2. Watching the sycophants reporters interview the celebs makes me feel sad.
3. I don’t understand why they insist on having the cameras focused on the losers. That’s just mean. How many of those people actually practice their “I’m a loser” faces before the ceremony? My guess? All of them. (Except Mel Gibson, who pretty much looks like a loser all the time.)
4. How evil is it that the reporters tell the red carpet walkers how lovely they look and then publish stories about Angie Harmon’s Björk impression and Anne Hathoway’s superpower of turning completely invisible when she wears beige?
5. The worst part of the ceremony by far is the acceptance speech. While the prepared speech appears presumtuous, the unprepared is even worse. Not only don’t I care how grateful the winner is to the dolly grip and best boy, but I literally hold my breath, waiting for the inevitable embarrassing blunder.

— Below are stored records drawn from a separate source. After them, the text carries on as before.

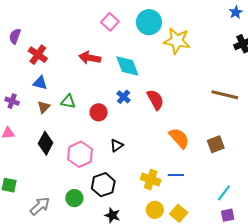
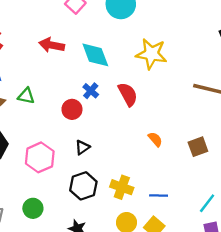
yellow star: (177, 41) -> (151, 54), moved
red circle: (99, 112) -> (72, 109), moved
orange semicircle: (179, 138) -> (155, 139), size x0.6
blue line: (176, 175) -> (159, 195), moved
black hexagon: (103, 185) -> (83, 186), moved

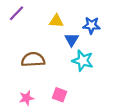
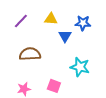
purple line: (17, 13) -> (21, 21), moved
cyan star: (83, 61) -> (80, 67), moved

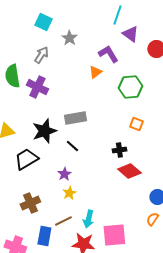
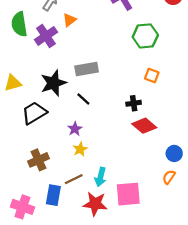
orange triangle: (95, 72) -> (69, 20), moved
purple cross: (37, 87) -> (46, 36), turned 30

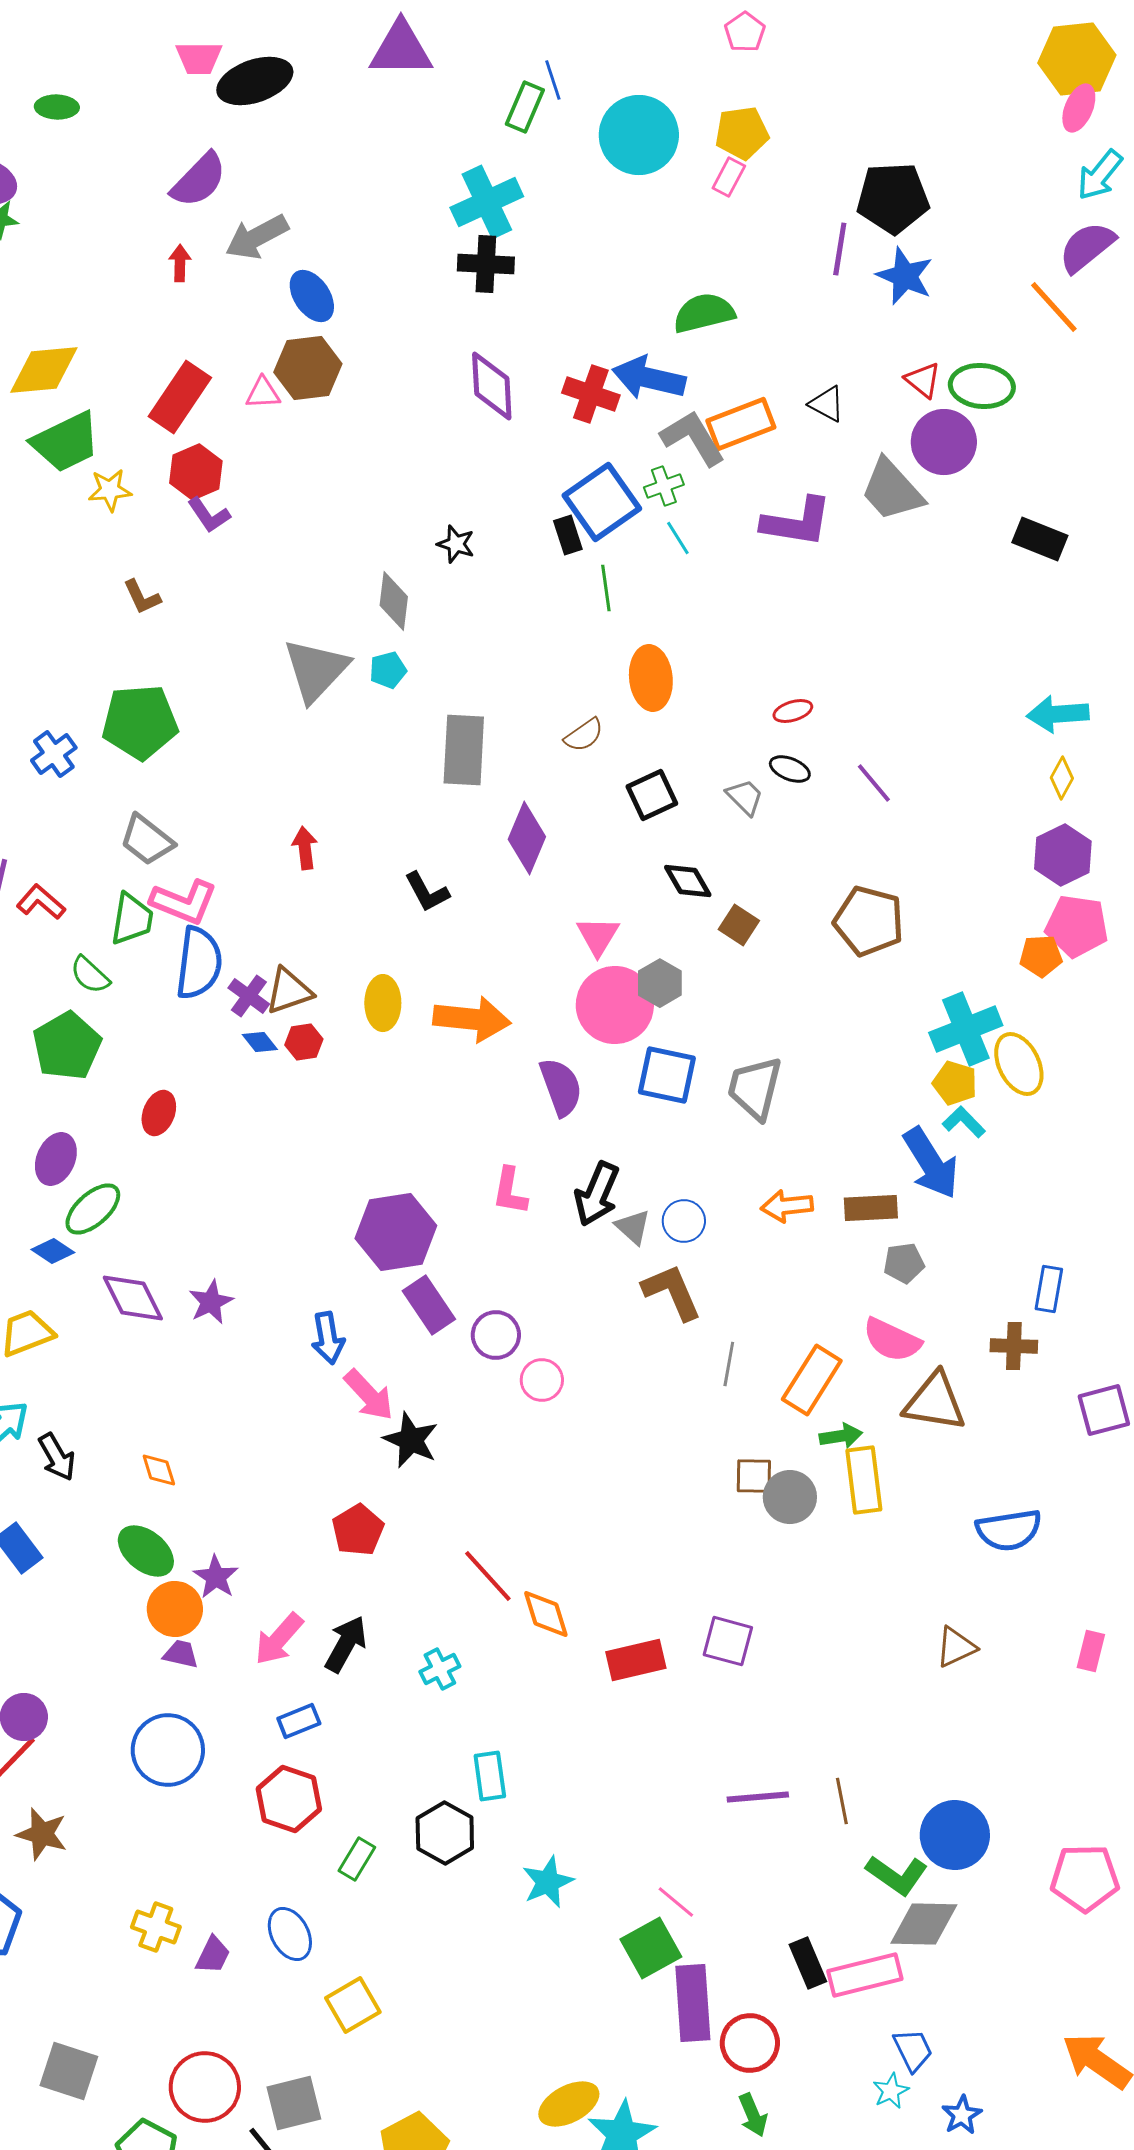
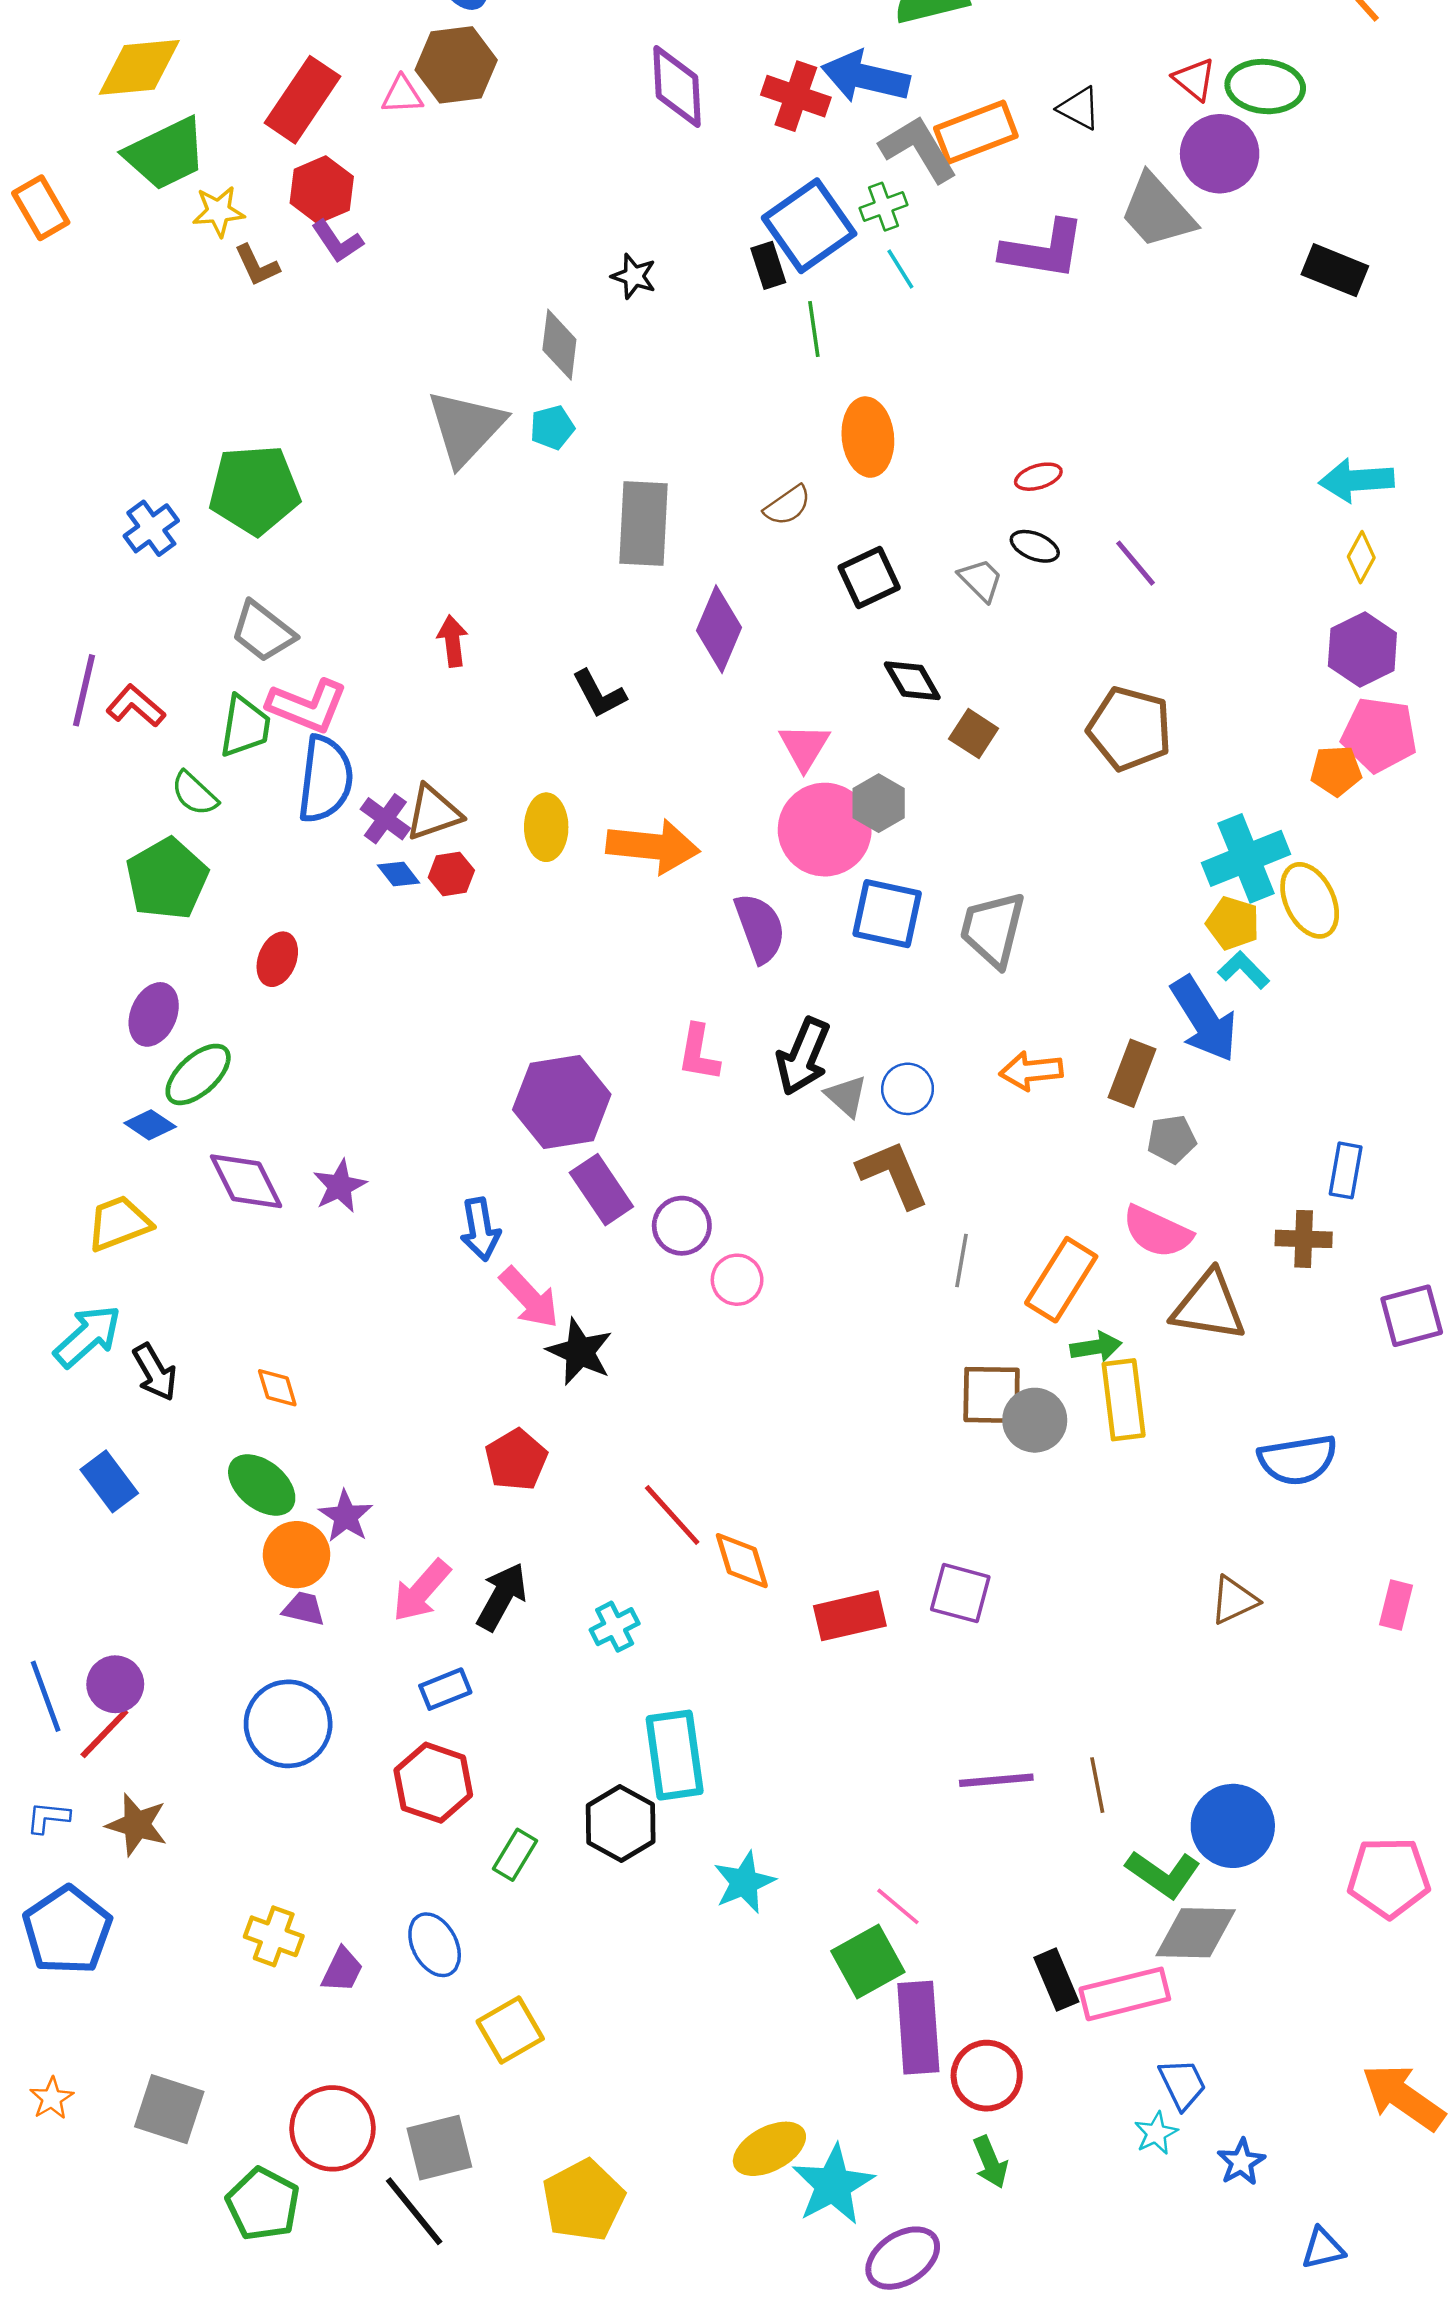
brown L-shape: (142, 597) -> (257, 265), moved
brown rectangle: (871, 1208) -> (1132, 1073), turned -66
brown square: (754, 1476) -> (992, 1395), size x1.4
cyan rectangle: (490, 1776) -> (675, 1755), size x1.5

Now if you were to say it’s easy for me to be so judgmental from my couch, you would be correct. If I were ever to win an award I would probably make every mistake in the book, with the added probability of tripping and spilling my drink on Russell Crowe. Fortunately, the only award I am likely to get is for being the most boring couch potato of the decade, and I don’t think they have a trophy for that, although a golden pillow would be nice.